Da giorni, sia sugli organi di stampa che sui social media, ha trovato largo spazio ed amplissima diffusione la notizia circa l'arrivo salvifico in Calabria della Ferrero che - questa la narrazione - determinerebbe la rinascita ed il rilancio della filiera corilicola calabrese" afferma Rotiroti.

Nell'entusiasmo con cui viene raccontata questa notizia c'è - evidentemente - una condivisibile speranza di riscatto alimentata però da una superficiale conoscenza dei luoghi, della produzione, della filiera, delle strategie di sviluppo già messe in atto e perseguite con determinazione e fatica" aggiunge il presidente del Consorzio.

In realtà, il Consorzio della nocciola Tonda calabrese era stato contattato già tre anni fa dalla Ferrero che si apprestava a lanciare il “Progetto nocciola Italia” ed era subito partita la risposta negativa del sodalizio. La scelta di Ferrero di fidelizzare corilicoltori in Calabria, con due stabilimenti vicini, uno in provincia di Potenza e l’altro in provincia di Avellino, era volta al completamento dell’operazione già avviata in Basilicata, con contratti di coltivazione su noccioleti da piantare ex novo.

“Abbiamo risposto no – spiega Rotiroti - In primo luogo per la qualità della pianta, i nostri alberi - che ci donano la Tonda calabrese - non hanno le caratteristiche per una produzione ben più intensiva; per gli obiettivi della Ferrero di fatto non basterebbe l'intero territorio vocato alla produzione e ricompreso tra i comuni di Cardinale, Torre di Ruggiero e Simbario”.

La Tonda calabrese, secondo il Consorzio, ha una qualità riconosciuta ormai a livello nazionale ed internazionale” mentre invece “il progetto della multinazionale richiederebbe grandi distese, una qualità ridotta a fronte di una quantità che sarebbe invece enormemente superiore”.
A Rotiroti non sta bene che “Le nocciole sarebbero poi trasformate fuori, è un meccanismo che conosciamo, che non ha prodotto e non produrrà occupazione relegandoci ad essere non imprenditori, ma coloni di una logica che non condividiamo”.

Il Consorzio invece persegue una strategia alternativa, che punta sulla “qualità e una trasformazione del prodotto che deve avvenire qui, consentendo alle imprese di strutturarsi ed ai territori di mantenere la propria identità”.

“Noi - come Consorzio di tutela - abbiamo un sogno che, per fortuna, si sta lentamente trasformando in realtà – aggiunge il presidente Rotiroti - Abbiamo deciso di puntare sul piccolo imprenditore che intende diventare grande attraverso la qualità del proprio prodotto. Cosi come abbiamo scelto - in linea con quanto accade in molte altre regioni - di associare alla nocciola i territori, con la loro identità e la loro storia; oggi la logica che produce profitto per i territori ed occupazione per i calabresi è quella che guarda sì al consumatore, ma lo qualifica al tempo stesso come turista e ospite”.

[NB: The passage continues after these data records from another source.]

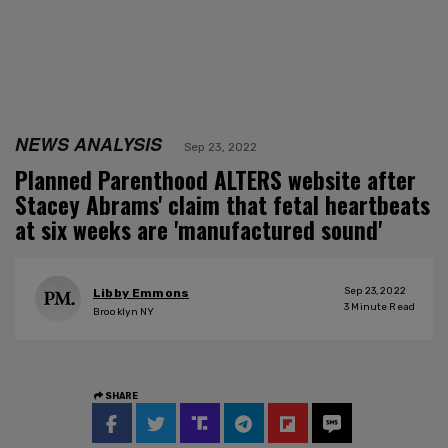
NEWS ANALYSIS
Sep 23, 2022
Planned Parenthood ALTERS website after
Stacey Abrams' claim that fetal heartbeats
at six weeks are 'manufactured sound'
Sep 23, 2022
Libby Emmons
3
Minute Read
Brooklyn NY
SHARE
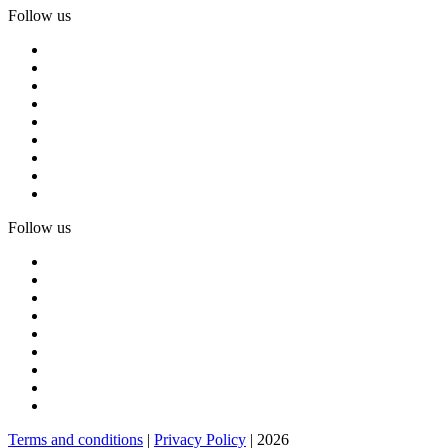
Follow us
Follow us
Terms and conditions
|
Privacy Policy
| 2026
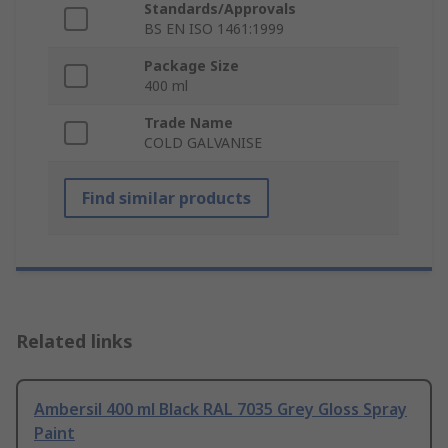
Standards/Approvals
BS EN ISO 1461:1999
Package Size
400 ml
Trade Name
COLD GALVANISE
Find similar products
Related links
Ambersil 400 ml Black RAL 7035 Grey Gloss Spray
Paint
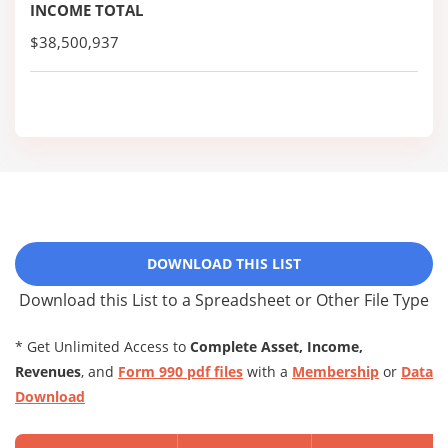
INCOME TOTAL
$38,500,937
DOWNLOAD THIS LIST
Download this List to a Spreadsheet or Other File Type
* Get Unlimited Access to
Complete Asset, Income,
Revenues
, and
Form 990 pdf files
with a
Membership
or
Data
Download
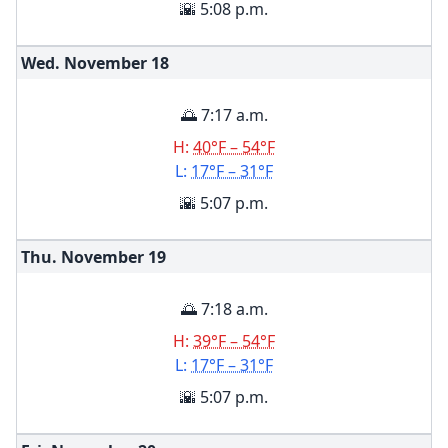
🌇 5:08 p.m.
Wed. November
18
🌅 7:17 a.m.
H:
40°F – 54°F
L:
17°F – 31°F
🌇 5:07 p.m.
Thu. November
19
🌅 7:18 a.m.
H:
39°F – 54°F
L:
17°F – 31°F
🌇 5:07 p.m.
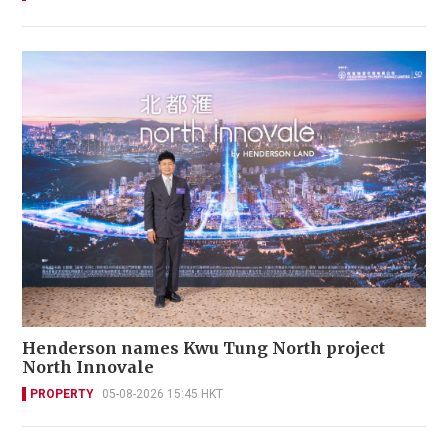
Henderson names Kwu Tung North project
North Innovale
PROPERTY
05-08-2026 15:45 HKT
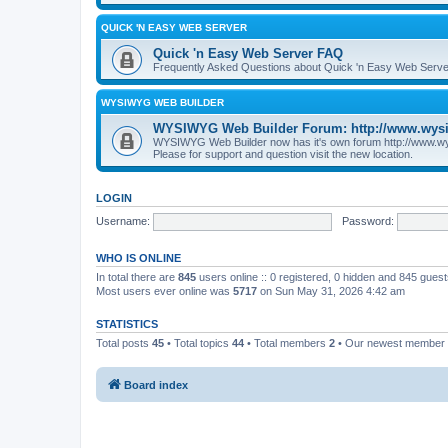
QUICK 'N EASY WEB SERVER
Quick 'n Easy Web Server FAQ
Frequently Asked Questions about Quick 'n Easy Web Serve
WYSIWYG WEB BUILDER
WYSIWYG Web Builder Forum: http://www.wys
WYSIWYG Web Builder now has it's own forum http://www.w
Please for support and question visit the new location.
LOGIN
Username:
Password:
WHO IS ONLINE
In total there are
845
users online :: 0 registered, 0 hidden and 845 gues
Most users ever online was
5717
on Sun May 31, 2026 4:42 am
STATISTICS
Total posts
45
• Total topics
44
• Total members
2
• Our newest member
Board index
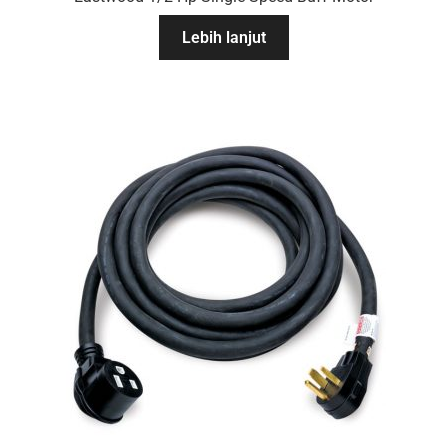
Lebih lanjut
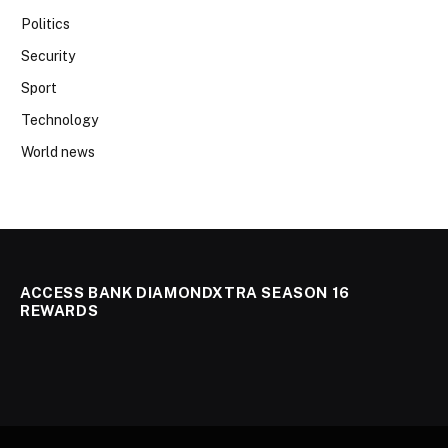
Politics
Security
Sport
Technology
World news
ACCESS BANK DIAMONDXTRA SEASON 16
REWARDS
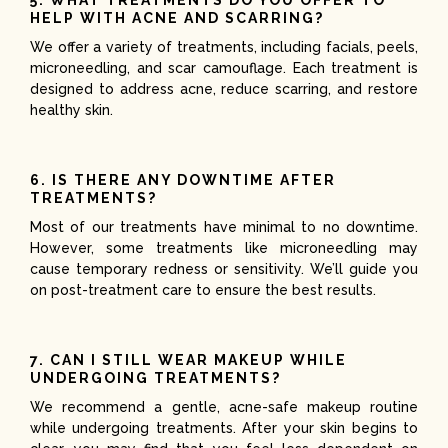
HELP WITH ACNE AND SCARRING?
We offer a variety of treatments, including facials, peels,
microneedling, and scar camouflage. Each treatment is
designed to address acne, reduce scarring, and restore
healthy skin.
6. IS THERE ANY DOWNTIME AFTER
TREATMENTS?
Most of our treatments have minimal to no downtime.
However, some treatments like microneedling may
cause temporary redness or sensitivity. We’ll guide you
on post-treatment care to ensure the best results.
7. CAN I STILL WEAR MAKEUP WHILE
UNDERGOING TREATMENTS?
We recommend a gentle, acne-safe makeup routine
while undergoing treatments. After your skin begins to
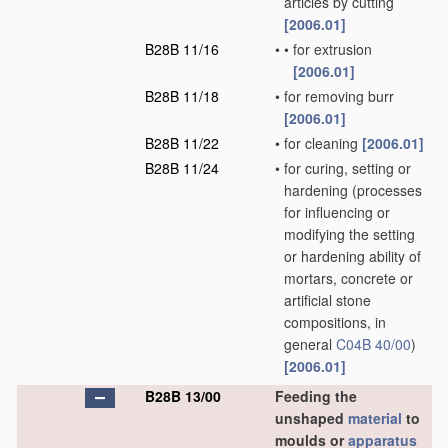
articles by cutting
[2006.01]
B28B 11/16
•
•
for extrusion
[2006.01]
B28B 11/18
•
for removing burr
[2006.01]
B28B 11/22
•
for cleaning
[2006.01]
B28B 11/24
•
for curing, setting or
hardening
(processes
for influencing or
modifying the setting
or hardening ability of
mortars, concrete or
artificial stone
compositions, in
general
C04B 40/00
)
[2006.01]
B28B 13/00
Feeding the
unshaped
material
to
moulds or
apparatus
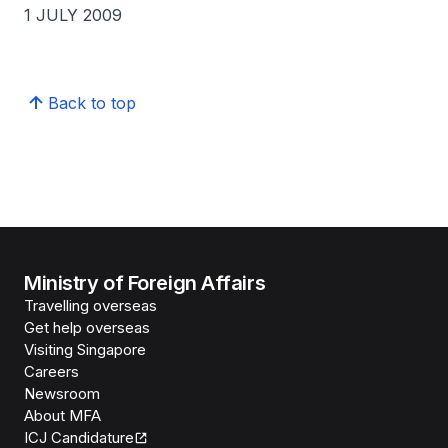
1 JULY 2009
Back to top
Ministry of Foreign Affairs
Travelling overseas
Get help overseas
Visiting Singapore
Careers
Newsroom
About MFA
ICJ Candidature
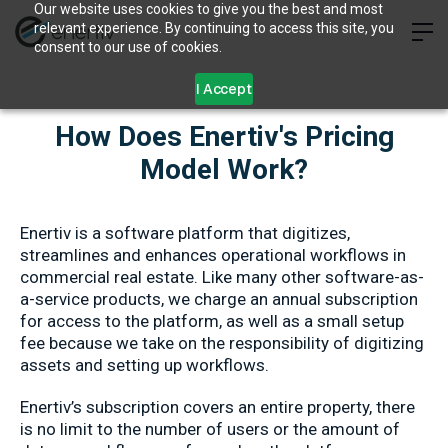
Our website uses cookies to give you the best and most
relevant experience. By continuing to access this site, you
consent to our use of cookies.
I Accept
How Does Enertiv's Pricing
Model Work?
Enertiv is a software platform that digitizes,
streamlines and enhances operational workflows in
commercial real estate. Like many other software-as-
a-service products, we charge an annual subscription
for access to the platform, as well as a small setup
fee because we take on the responsibility of digitizing
assets and setting up workflows.
Enertiv’s subscription covers an entire property, there
is no limit to the number of users or the amount of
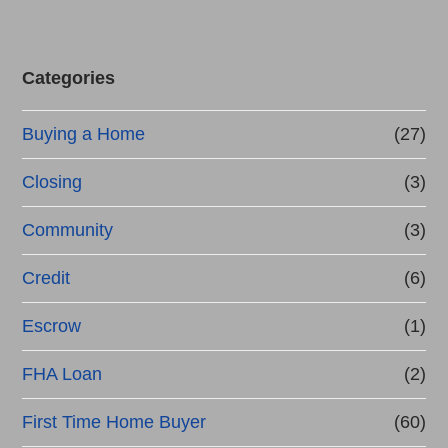
Categories
Buying a Home
(27)
Closing
(3)
Community
(3)
Credit
(6)
Escrow
(1)
FHA Loan
(2)
First Time Home Buyer
(60)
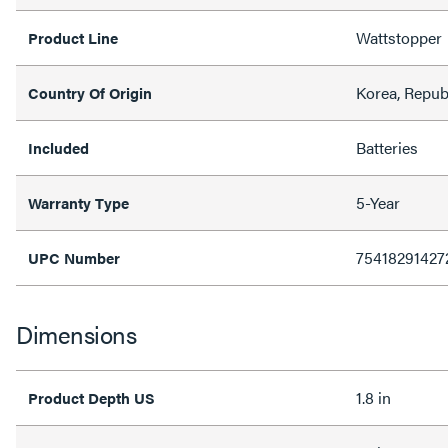
Wattstopper
Product Line
Korea, Repub
Country Of Origin
Batteries
Included
5-Year
Warranty Type
75418291427
UPC Number
Dimensions
1.8 in
Product Depth US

Una strategia, quella del Consorzio, che lega il consumo della nocciola alla fruizione e al soggiorno nei borghi e nei territori rurali calabresi, all'offerta di prodotti, servizi, ristorazione, ospitalità, esperienze all'interno di sistemi più ricchi e complessi che valorizzino comunità e territori.

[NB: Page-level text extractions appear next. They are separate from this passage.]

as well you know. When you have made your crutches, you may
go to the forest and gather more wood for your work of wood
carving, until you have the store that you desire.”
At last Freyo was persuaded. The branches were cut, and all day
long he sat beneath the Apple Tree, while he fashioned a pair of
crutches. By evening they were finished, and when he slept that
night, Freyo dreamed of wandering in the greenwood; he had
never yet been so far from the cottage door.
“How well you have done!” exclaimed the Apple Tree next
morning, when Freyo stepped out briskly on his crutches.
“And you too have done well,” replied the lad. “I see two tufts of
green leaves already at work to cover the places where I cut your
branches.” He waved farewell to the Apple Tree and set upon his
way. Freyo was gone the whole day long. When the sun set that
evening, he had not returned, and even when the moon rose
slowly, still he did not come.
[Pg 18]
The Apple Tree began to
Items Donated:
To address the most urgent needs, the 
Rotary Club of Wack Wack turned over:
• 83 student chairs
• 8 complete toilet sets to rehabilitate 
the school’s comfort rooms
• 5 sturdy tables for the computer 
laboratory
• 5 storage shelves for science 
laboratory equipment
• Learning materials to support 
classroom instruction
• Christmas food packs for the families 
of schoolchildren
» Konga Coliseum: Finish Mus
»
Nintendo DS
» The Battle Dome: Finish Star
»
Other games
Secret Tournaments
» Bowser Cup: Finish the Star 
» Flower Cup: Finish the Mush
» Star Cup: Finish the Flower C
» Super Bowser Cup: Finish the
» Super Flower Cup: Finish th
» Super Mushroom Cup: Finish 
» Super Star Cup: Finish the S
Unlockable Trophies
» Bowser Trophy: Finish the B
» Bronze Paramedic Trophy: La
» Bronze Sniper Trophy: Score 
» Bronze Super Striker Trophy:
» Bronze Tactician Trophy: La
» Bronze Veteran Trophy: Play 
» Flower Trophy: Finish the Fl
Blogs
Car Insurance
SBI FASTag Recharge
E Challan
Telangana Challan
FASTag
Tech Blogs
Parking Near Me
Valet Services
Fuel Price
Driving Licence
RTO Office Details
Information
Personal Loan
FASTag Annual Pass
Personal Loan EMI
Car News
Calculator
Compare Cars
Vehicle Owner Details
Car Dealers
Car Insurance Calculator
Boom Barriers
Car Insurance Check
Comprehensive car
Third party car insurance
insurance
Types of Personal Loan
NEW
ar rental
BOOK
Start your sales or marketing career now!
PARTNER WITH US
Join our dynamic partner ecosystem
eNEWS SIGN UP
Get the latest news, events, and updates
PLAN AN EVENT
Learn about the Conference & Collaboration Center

“Ecco perché chiediamo da tempo alla ministra Teresa Bellanova la convocazione del Tavolo corilicolo nazionale – concludere Rotiroti - e condividiamo per intero le valutazioni espresse del presidente nazionale “Città della nocciola” Rosario d’Accunto, che sottolinea come la corilicoltura italiana non possa e non debba essere abbandonata alle scelte delle multinazionali”.